So much effort is put into getting to the point of being offered a contract.? But then again, the most valuable contracts require the most due diligence and effort.

My main competitors are contractors who are at a similiar pay scale, so going above and beyond is one way of getting "my foot in the door" so to speak. 

 

Also, I hate wasting time. And that includes not getting to the interview phase with clients who say "We are an Agency" on their job post, only to find out it's an Upwork freelancer who is trying to get cheap work out of a PM with system development skills. (yes, that has happend more then once).

 

And yes, I do firmly belive that the best jobs do require a little extra effort. No pain, no gain, after all.

Community Guru
Nia G Member Since: May 3, 2016
12 of 20

May I ask what you've used to develop this library of templates? I've started to do some variation of this with some simple Google Docs and Excel sheets. But, if there is a better way or some software that I can use, I'd love to hear it. 

 

Thanks in advance. This post is awesome, BTW. 

Community Guru
Pandora H Member Since: May 11, 2010
13 of 20


 @Nia


I use Office 365.

Cover Letter: My template file and working document are both MS Word. My template file is organized into the sections I need most, and to remind me what I need.

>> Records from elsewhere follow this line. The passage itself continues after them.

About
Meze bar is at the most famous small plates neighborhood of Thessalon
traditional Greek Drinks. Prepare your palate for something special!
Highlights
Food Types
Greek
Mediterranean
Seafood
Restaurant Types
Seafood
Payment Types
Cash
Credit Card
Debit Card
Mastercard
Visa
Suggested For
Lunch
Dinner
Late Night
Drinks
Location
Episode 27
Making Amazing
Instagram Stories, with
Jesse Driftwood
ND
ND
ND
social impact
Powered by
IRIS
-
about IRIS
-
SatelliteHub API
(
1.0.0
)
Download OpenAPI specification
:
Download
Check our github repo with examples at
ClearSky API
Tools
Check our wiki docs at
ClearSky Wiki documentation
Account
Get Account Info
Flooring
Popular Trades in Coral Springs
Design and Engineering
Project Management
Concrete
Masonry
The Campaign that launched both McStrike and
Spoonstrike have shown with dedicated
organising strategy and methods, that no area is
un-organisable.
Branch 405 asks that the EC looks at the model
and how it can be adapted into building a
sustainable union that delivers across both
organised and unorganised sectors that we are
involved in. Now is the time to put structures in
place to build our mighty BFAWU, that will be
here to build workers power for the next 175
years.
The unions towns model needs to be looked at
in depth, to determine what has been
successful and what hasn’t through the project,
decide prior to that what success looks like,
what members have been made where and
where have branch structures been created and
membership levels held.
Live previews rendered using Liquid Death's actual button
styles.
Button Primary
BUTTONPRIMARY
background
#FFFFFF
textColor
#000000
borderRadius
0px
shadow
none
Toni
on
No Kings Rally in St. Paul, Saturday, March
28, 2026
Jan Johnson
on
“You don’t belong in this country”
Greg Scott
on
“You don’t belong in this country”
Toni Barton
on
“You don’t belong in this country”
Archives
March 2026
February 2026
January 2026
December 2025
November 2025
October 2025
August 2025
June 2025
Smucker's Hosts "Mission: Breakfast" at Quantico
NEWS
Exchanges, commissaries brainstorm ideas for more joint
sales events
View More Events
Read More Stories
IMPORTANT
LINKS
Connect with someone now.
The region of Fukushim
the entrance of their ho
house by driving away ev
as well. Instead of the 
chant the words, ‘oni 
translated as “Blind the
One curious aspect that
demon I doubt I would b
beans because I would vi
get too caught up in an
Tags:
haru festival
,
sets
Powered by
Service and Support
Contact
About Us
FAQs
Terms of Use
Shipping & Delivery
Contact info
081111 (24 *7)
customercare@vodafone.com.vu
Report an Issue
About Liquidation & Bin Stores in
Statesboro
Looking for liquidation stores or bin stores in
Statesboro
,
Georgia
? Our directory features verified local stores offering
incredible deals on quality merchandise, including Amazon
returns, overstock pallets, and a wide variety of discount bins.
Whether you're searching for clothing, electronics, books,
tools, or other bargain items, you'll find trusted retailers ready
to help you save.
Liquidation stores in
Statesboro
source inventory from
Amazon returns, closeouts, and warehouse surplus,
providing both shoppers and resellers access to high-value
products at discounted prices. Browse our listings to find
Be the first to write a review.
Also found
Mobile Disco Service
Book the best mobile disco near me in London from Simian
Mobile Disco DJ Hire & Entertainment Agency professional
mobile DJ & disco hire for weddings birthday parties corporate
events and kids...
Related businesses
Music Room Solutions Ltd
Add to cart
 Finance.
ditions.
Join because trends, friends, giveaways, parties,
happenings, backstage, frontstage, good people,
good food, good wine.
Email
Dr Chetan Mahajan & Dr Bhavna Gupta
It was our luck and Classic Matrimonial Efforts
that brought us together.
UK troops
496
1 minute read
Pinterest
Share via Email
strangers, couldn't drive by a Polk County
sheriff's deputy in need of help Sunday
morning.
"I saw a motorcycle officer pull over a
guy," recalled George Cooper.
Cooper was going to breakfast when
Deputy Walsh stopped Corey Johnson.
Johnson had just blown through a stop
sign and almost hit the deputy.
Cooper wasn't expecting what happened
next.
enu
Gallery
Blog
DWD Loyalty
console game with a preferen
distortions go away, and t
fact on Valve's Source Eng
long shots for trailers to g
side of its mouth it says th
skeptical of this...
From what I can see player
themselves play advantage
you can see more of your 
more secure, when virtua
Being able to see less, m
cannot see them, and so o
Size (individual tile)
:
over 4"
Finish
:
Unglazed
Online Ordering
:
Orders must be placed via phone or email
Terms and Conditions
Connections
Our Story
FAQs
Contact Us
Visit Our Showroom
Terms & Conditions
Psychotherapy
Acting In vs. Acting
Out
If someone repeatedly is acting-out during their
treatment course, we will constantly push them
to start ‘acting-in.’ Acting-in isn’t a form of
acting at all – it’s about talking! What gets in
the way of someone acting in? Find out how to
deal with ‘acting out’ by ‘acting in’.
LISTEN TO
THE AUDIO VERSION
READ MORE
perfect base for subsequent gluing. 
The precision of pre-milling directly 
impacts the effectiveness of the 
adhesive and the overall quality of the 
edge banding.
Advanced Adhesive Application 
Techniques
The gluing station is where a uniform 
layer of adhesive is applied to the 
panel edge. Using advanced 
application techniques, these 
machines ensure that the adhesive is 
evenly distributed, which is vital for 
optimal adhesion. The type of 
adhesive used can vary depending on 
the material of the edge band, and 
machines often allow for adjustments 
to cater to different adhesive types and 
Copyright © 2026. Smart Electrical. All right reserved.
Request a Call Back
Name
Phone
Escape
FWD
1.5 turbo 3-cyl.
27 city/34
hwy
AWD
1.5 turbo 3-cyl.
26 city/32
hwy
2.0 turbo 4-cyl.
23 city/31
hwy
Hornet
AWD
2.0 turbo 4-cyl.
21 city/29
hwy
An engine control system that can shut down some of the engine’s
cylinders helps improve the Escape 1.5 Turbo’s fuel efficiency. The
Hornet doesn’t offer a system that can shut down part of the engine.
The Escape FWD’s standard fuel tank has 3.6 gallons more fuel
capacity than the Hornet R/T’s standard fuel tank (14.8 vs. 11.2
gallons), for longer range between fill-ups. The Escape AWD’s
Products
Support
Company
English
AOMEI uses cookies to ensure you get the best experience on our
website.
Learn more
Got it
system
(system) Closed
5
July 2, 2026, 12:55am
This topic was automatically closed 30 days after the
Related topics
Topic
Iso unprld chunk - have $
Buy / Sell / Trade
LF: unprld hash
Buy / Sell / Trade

Client Questions: I just use a .txt doc for this, so that when I have it open, I can adjust and add to another .txt that eventually goes into the Client folder if I am hired.

Post Interview Proposal: MS Word again, with an template, and then also a working doc. Template has organized sections. Unlike the Cover letter, it's branded and has contact info. Also ends up inclient folder if hired.

Scope of Work: same deal as the proposal, also branded. Also goes into client folder if hired.

Note: Proposals and Scope of work always get ported to PDF and merged into one .PDF file that is sent to the client.

Post-Hire Client Onboarding: A Word Doc that I can directly copy/paste from that become Welcome emails, along with list of my Apps, and also an email for my Scheduled, hours, and contact info.

Complete Computer Folder System Template - I have a special folder on my computer just for clients. At the top I have a folder called Client Setup. This contains all the usual folders I need for clients, a library folder of files I can use with my clients. I simply copy the main folder, and rename it for each client. Takes 3 minutes to get totally set up.

Browser Bookmarks - have a special bookmark section for clients in my main browser, and use a nifty add-on for bookmark management. Inside the client bookmark area is another folder with sub-folders, a bit like the above computer folders, but for their websites, account sites, tool sites, social media, etc.

Community Guru
Nia G Member Since: May 3, 2016
14 of 20

Thanks a bunch! I think I'll try this setup. It sounds pretty efficient once you get it all set up.

Community Guru
Pandora H Member Since: May 11, 2010
15 of 20

@Nia G wrote:

Thanks a bunch! I think I'll try this setup. It sounds pretty efficient once you get it all set up.


Your welcome, Nia

 

I know that's a big list of things. It's what I need for usually for MY client base, but you might need more or less.

 

My initial goal was to stop producing the same content over and over again to get a job and manage the onboarding of new clients. I looked at all the templates I had at that point, and ID'd areas that needed more backup, so to speak.

 

Plus, a couple of years back, came across some articles regarding what graphic designers and web dev freelancers were doing to get clients and onboard their clients. This inspired me to take a deep look at items I was missing, and led to the system I have today.

Community Guru
Steven E. L Member Since: May 5, 2015
16 of 20

@Pandora H wrote:

My latest hourly client and I got set up to do business in 30 hours. That's a record, and I could not have done it without this system. 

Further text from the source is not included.